→ **EXERCISE OBJECTIVE**
Your job is to return each record exactly, minus any pictures.

→ **EXTRACTED ENTRIES**
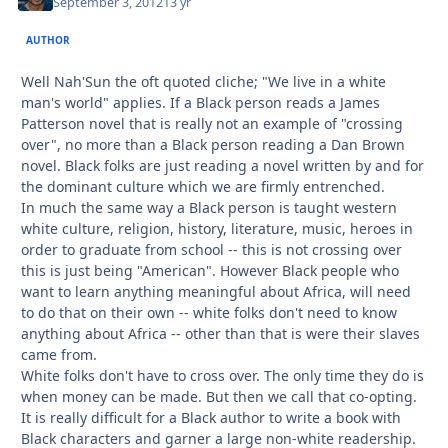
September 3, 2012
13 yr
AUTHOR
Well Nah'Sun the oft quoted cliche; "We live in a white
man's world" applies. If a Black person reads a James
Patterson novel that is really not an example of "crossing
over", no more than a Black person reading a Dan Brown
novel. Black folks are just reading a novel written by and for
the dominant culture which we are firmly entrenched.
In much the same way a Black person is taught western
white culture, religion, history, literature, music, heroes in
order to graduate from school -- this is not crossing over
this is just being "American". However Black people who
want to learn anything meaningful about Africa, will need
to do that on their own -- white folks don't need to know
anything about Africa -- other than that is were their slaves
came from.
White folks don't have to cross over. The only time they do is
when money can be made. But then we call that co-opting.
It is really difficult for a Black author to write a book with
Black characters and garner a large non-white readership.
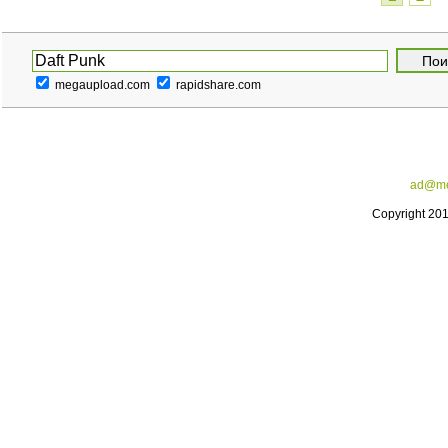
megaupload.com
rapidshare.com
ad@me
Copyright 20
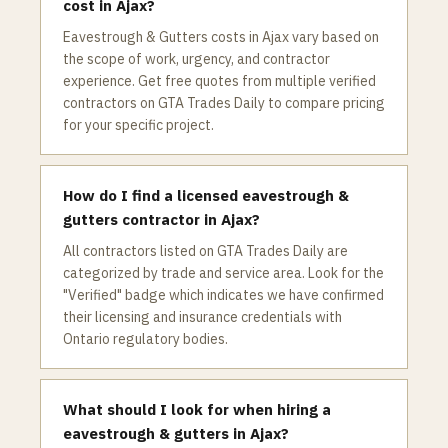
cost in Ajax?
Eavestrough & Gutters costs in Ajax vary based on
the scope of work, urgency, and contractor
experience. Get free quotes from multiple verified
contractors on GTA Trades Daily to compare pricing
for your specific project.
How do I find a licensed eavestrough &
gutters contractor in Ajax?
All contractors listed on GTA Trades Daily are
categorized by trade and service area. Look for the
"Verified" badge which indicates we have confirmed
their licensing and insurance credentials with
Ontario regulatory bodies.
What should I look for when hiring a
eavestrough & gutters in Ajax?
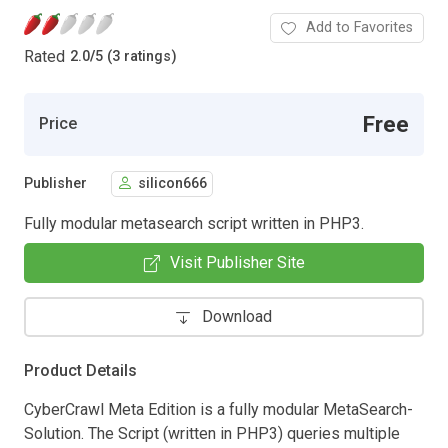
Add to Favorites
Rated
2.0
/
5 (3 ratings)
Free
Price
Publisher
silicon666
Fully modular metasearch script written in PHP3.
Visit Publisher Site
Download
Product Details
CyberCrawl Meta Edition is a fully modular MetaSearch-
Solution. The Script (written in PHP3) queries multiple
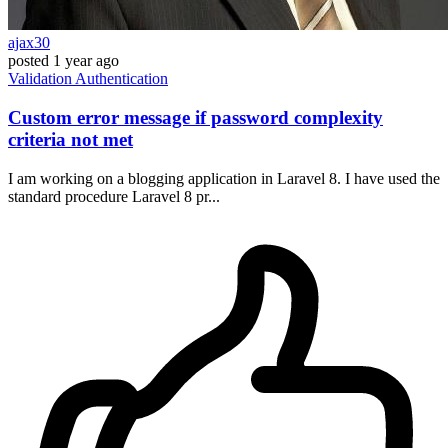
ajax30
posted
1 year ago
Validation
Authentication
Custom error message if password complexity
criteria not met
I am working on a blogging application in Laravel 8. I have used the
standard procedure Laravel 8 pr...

→ **RESPONSE**
September 3, 2012
13 yr
AUTHOR
Well Nah'Sun the oft quoted cliche; "We live in a white
man's world" applies. If a Black person reads a James
Patterson novel that is really not an example of "crossing
over", no more than a Black person reading a Dan Brown
novel. Black folks are just reading a novel written by and for
the dominant culture which we are firmly entrenched.
In much the same way a Black person is taught western
white culture, religion, history, literature, music, heroes in
order to graduate from school -- this is not crossing over
this is just being "American". However Black people who
want to learn anything meaningful about Africa, will need
to do that on their own -- white folks don't need to know
anything about Africa -- other than that is were their slaves
came from.
White folks don't have to cross over. The only time they do is
when money can be made. But then we call that co-opting.
It is really difficult for a Black author to write a book with
Black characters and garner a large non-white readership.
megaupload.com
rapidshare.com
ad@me
Copyright 20
cost in Ajax?
Eavestrough & Gutters costs in Ajax vary based on
the scope of work, urgency, and contractor
experience. Get free quotes from multiple verified
contractors on GTA Trades Daily to compare pricing
for your specific project.
How do I find a licensed eavestrough &
gutters contractor in Ajax?
All contractors listed on GTA Trades Daily are
categorized by trade and service area. Look for the
"Verified" badge which indicates we have confirmed
their licensing and insurance credentials with
Ontario regulatory bodies.
What should I look for when hiring a
eavestrough & gutters in Ajax?
Add to Favorites
Rated
2.0
/
5 (3 ratings)
Free
Price
Publisher
silicon666
Fully modular metasearch script written in PHP3.
Visit Publisher Site
Download
Product Details
CyberCrawl Meta Edition is a fully modular MetaSearch-
Solution. The Script (written in PHP3) queries multiple
ajax30
posted
1 year ago
Validation
Authentication
Custom error message if password complexity
criteria not met
I am working on a blogging application in Laravel 8. I have used the
standard procedure Laravel 8 pr...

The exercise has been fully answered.